Une alternative plus juste
D’autre part, Arrouj, qui est le représentant de l’Algérie au Forum international des affaires en Turquie, confirme que les entreprises turques ont été confrontées à de gros obstacles en Algérie et à des blocages de la part des responsables des ministères, ce qui revenait à annuler les accords qu’elles avaient remportés dans les secteurs des équipements, des routes , les ponts, les chemins de fer et les médicaments, à travers le lobby français enraciné dans les centres de gouvernance, comme il l’a dit.
Aujourd’hui, cependant, la Turquie dispose de nombreuses opportunités fortes pour améliorer ses relations économiques avec l’Algérie en raison de privilèges très importants, qui ont émergé avec les exportations de fer de l’Algérie et la coopération dans l’énergie, en particulier la pétrochimie.
Arouj s’est concentré sur les perspectives de partenariat turc dans les domaines de la pharmacie, de la cosmétique, de l’alimentation, de la fabrication, du textile, des travaux et de la mécanique.
Les investissements turcs sont également entrés dans les secteurs de la médecine, de la numérisation, du tourisme, de l’éducation, de la santé, de l’eau, de l’agriculture et des routes, et ils sont impatients de bénéficier de la réalisation du grand port de Hamdania, dans le cadre du projet chinois de la route de la soie.
L’expert a révélé que des préparatifs sont actuellement en cours pour organiser un sommet avant la fin de 2021 en Algérie, après qu’Erdogan l’ait visité 3 fois, expliquant que le développement de la coopération vient sans contrainte ni condition politique, ce qui confère davantage le caractère de confiance et de rapprochement. D’autres domaines d’un niveau supérieur.
Il a conclu que le partenaire turc sera une alternative économique à l’influence française et plus équitable et humaine avec les Algériens dans les 5 prochaines années.
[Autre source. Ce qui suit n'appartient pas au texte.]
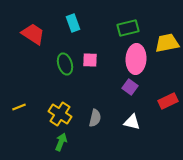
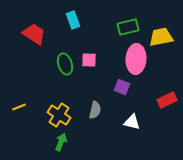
cyan rectangle: moved 3 px up
green rectangle: moved 1 px up
red trapezoid: moved 1 px right
yellow trapezoid: moved 6 px left, 6 px up
pink square: moved 1 px left
purple square: moved 8 px left; rotated 14 degrees counterclockwise
red rectangle: moved 1 px left, 1 px up
yellow cross: moved 1 px left, 1 px down
gray semicircle: moved 8 px up
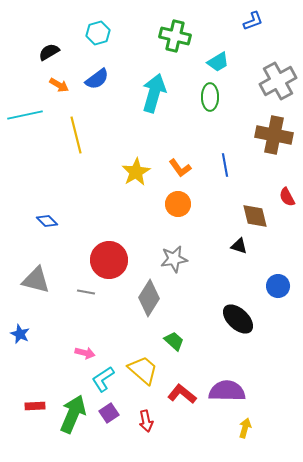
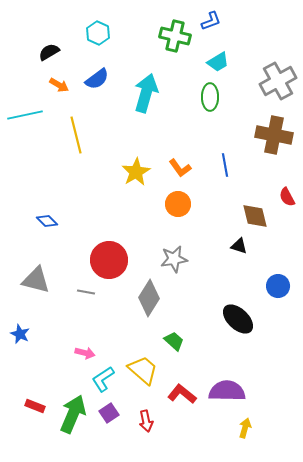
blue L-shape: moved 42 px left
cyan hexagon: rotated 20 degrees counterclockwise
cyan arrow: moved 8 px left
red rectangle: rotated 24 degrees clockwise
Il est à noter que la Société nationale des hydrocarbures (Sonatrach) a signé 3 contrats avec la société turque « Renaissance » pour développer le projet pétrochimique, pour produire du polypropylène dans la ville turque de Ceyhan, pour un coût de 1,4 milliard de dollars.
Il était politiquement remarquable que le président turc Recep Tayyip Erdogan, accompagné de ses ministres du gouvernement, ait assisté à la cérémonie de signature plus tôt cette semaine.
L’événement économique a coïncidé avec un nouveau refroidissement des relations algéro-françaises en raison du dossier de la mémoire, et le ministre algérien des Affaires étrangères Ramtane Lamamra a affirmé que son pays et la Turquie « entretiennent des relations historiques profondes », notant qu’Ankara a contribué au développement de l’Algérie, et cherche avec impatience d’autres investissements turcs dans les prochains jours.
Dans une interview accordée au magazine français « Le Point » fin mai, le président algérien Abdelmadjid Tebboune a souligné que « l’Algérie entretient d’excellentes relations avec les Turcs, qui ont investi environ 5 milliards de dollars sans aucune revendication politique. Ceux qui sont gênés par cette relation devraient n’ont qu’à venir investir avec nous », a-t-il déclaré, faisant référence aux Français.
La glaciation entre Alger et Paris est bien réelle et le dégel ne s’annonce pas pour bientôt. Les événements de ces deux dernières semaines pourraient même cacher une volonté de la partie française de revoir profondément ses relations avec l’Algérie.
C’est l’explication la plus plausible à la nouvelle attitude subite d’Emmanuel Macron, dont le discours peu diplomatique du 30 septembre peut s’apparenter à une manière de brûler ses vaisseaux.